Aim of the task ▸ Could you retype all of the entries exactly, without their pictures?
START Task data
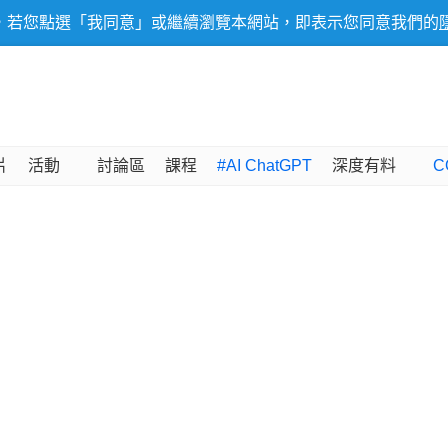
，若您點選「我同意」或繼續瀏覽本網站，即表示您同意我們的
片
活動
討論區
課程
#AI ChatGPT
深度有料
C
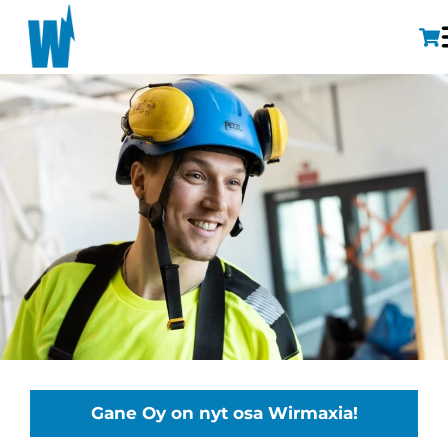
Gane Oy on nyt osa Wirmaxia!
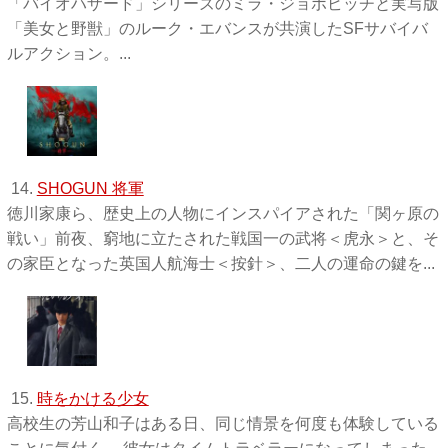
「バイオハザード」シリーズのミラ・ジョボビッチと実写版
「美女と野獣」のルーク・エバンスが共演したSFサバイバ
ルアクション。...
14.
SHOGUN 将軍
徳川家康ら、歴史上の人物にインスパイアされた「関ヶ原の
戦い」前夜、窮地に立たされた戦国一の武将＜虎永＞と、そ
の家臣となった英国人航海士＜按針＞、二人の運命の鍵を...
15.
時をかける少女
高校生の芳山和子はある日、同じ情景を何度も体験している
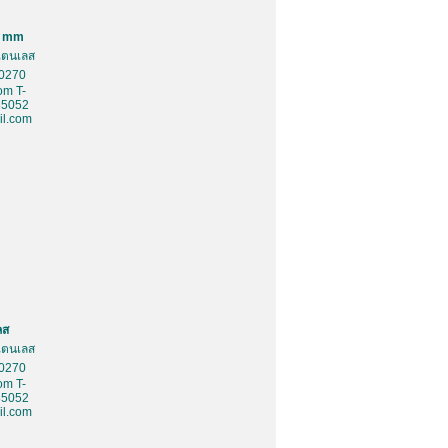
0 mm
สเตนเลส
10270
om T-
85052
l.com
ลส
สเตนเลส
10270
om T-
85052
l.com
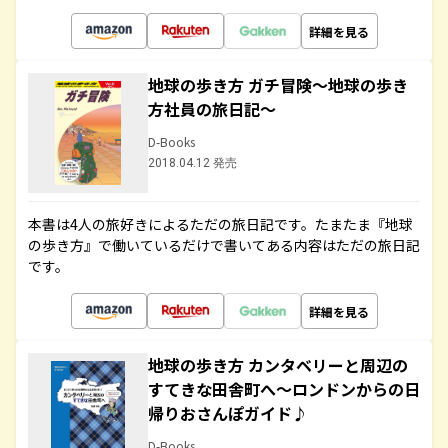
詳細を見る
地球の歩き方 ガチ冒険～地球の歩き
方社員の旅日記～
D-Books
2018.04.12 発売
本書は4人の旅好きによるただの旅日記です。たまたま『地球
の歩き方』で働いているだけで書いてある内容はただの旅日記
です。
詳細を見る
地球の歩き方 カンタベリーと周辺の
すてきな田舎町へ～ロンドンからの日
帰りおさんぽガイド♪
D-Books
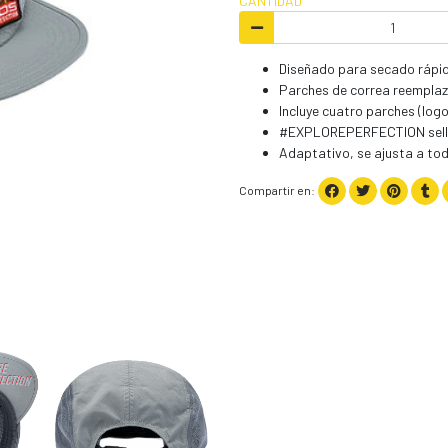
CANTIDAD
Diseñado para secado rápid
Parches de correa reempla
Incluye cuatro parches (log
#EXPLOREPERFECTION sella
Adaptativo, se ajusta a to
Compartir en:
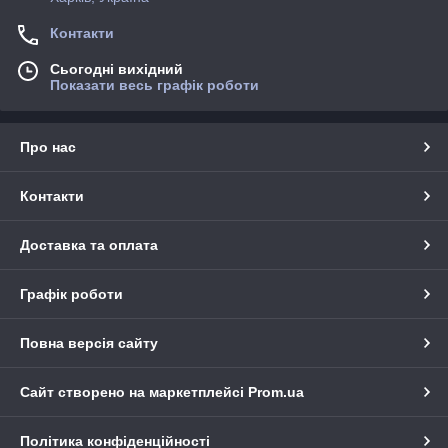
Контакти
Сьогодні вихідний
Показати весь графік роботи
Про нас
Контакти
Доставка та оплата
Графік роботи
Повна версія сайту
Сайт створено на маркетплейсі
Prom.ua
Політика конфіденційності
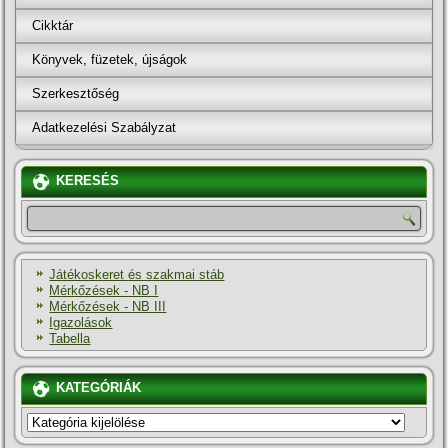
Cikktár
Könyvek, füzetek, újságok
Szerkesztőség
Adatkezelési Szabályzat
KERESÉS
Játékoskeret és szakmai stáb
Mérkőzések - NB I
Mérkőzések - NB III
Igazolások
Tabella
KATEGÓRIÁK
KATEGÓRIÁK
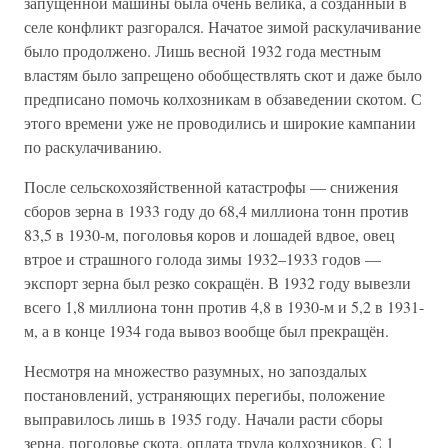
запущенной машины была очень велика, а созданный в
селе конфликт разгорался. Начатое зимой раскулачивание
было продолжено. Лишь весной 1932 года местным
властям было запрещено обобществлять скот и даже было
предписано помочь колхозникам в обзаведении скотом. С
этого времени уже не проводились и широкие кампании
по раскулачиванию.
После сельскохозяйственной катастрофы — снижения
сборов зерна в 1933 году до 68,4 миллиона тонн против
83,5 в 1930-м, поголовья коров и лошадей вдвое, овец
втрое и страшного голода зимы 1932–1933 годов —
экспорт зерна был резко сокращён. В 1932 году вывезли
всего 1,8 миллиона тонн против 4,8 в 1930-м и 5,2 в 1931-
м, а в конце 1934 года вывоз вообще был прекращён.
Несмотря на множество разумных, но запоздалых
постановлений, устраняющих перегибы, положение
выправилось лишь в 1935 году. Начали расти сборы
зерна, поголовье скота, оплата труда колхозников. С 1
END Task data
Output for this task ▸
，若您點選「我同意」或繼續瀏覽本網站，即表示您同意我們的
片
活動
討論區
課程
#AI ChatGPT
深度有料
C
Gane Oy on nyt osa Wirmaxia!
「バイオハザード」シリーズのミラ・ジョボビッチと実写版
「美女と野獣」のルーク・エバンスが共演したSFサバイバ
ルアクション。...
14.
SHOGUN 将軍
徳川家康ら、歴史上の人物にインスパイアされた「関ヶ原の
戦い」前夜、窮地に立たされた戦国一の武将＜虎永＞と、そ
の家臣となった英国人航海士＜按針＞、二人の運命の鍵を...
15.
時をかける少女
高校生の芳山和子はある日、同じ情景を何度も体験している
0 mm
สเตนเลส
10270
om T-
85052
l.com
ลส
สเตนเลส
10270
om T-
85052
l.com
詳細を見る
地球の歩き方 ガチ冒険～地球の歩き
方社員の旅日記～
D-Books
2018.04.12 発売
本書は4人の旅好きによるただの旅日記です。たまたま『地球
の歩き方』で働いているだけで書いてある内容はただの旅日記
です。
詳細を見る
地球の歩き方 カンタベリーと周辺の
すてきな田舎町へ～ロンドンからの日
帰りおさんぽガイド♪
D-Books
CANTIDAD
Diseñado para secado rápid
Parches de correa reempla
Incluye cuatro parches (log
#EXPLOREPERFECTION sella
Adaptativo, se ajusta a to
Compartir en:
Контакти
Сьогодні вихідний
Показати весь графік роботи
Про нас
Контакти
Доставка та оплата
Графік роботи
Повна версія сайту
Сайт створено на маркетплейсі
Prom.ua
Політика конфіденційності
Cikktár
Könyvek, füzetek, újságok
Szerkesztőség
Adatkezelési Szabályzat
KERESÉS
Játékoskeret és szakmai stáb
Mérkőzések - NB I
Mérkőzések - NB III
Igazolások
Tabella
KATEGÓRIÁK
KATEGÓRIÁK
запущенной машины была очень велика, а созданный в
селе конфликт разгорался. Начатое зимой раскулачивание
было продолжено. Лишь весной 1932 года местным
властям было запрещено обобществлять скот и даже было
предписано помочь колхозникам в обзаведении скотом. С
этого времени уже не проводились и широкие кампании
по раскулачиванию.
После сельскохозяйственной катастрофы — снижения
сборов зерна в 1933 году до 68,4 миллиона тонн против
83,5 в 1930-м, поголовья коров и лошадей вдвое, овец
втрое и страшного голода зимы 1932–1933 годов —
экспорт зерна был резко сокращён. В 1932 году вывезли
всего 1,8 миллиона тонн против 4,8 в 1930-м и 5,2 в 1931-
м, а в конце 1934 года вывоз вообще был прекращён.
Несмотря на множество разумных, но запоздалых
постановлений, устраняющих перегибы, положение
выправилось лишь в 1935 году. Начали расти сборы
зерна, поголовье скота, оплата труда колхозников. С 1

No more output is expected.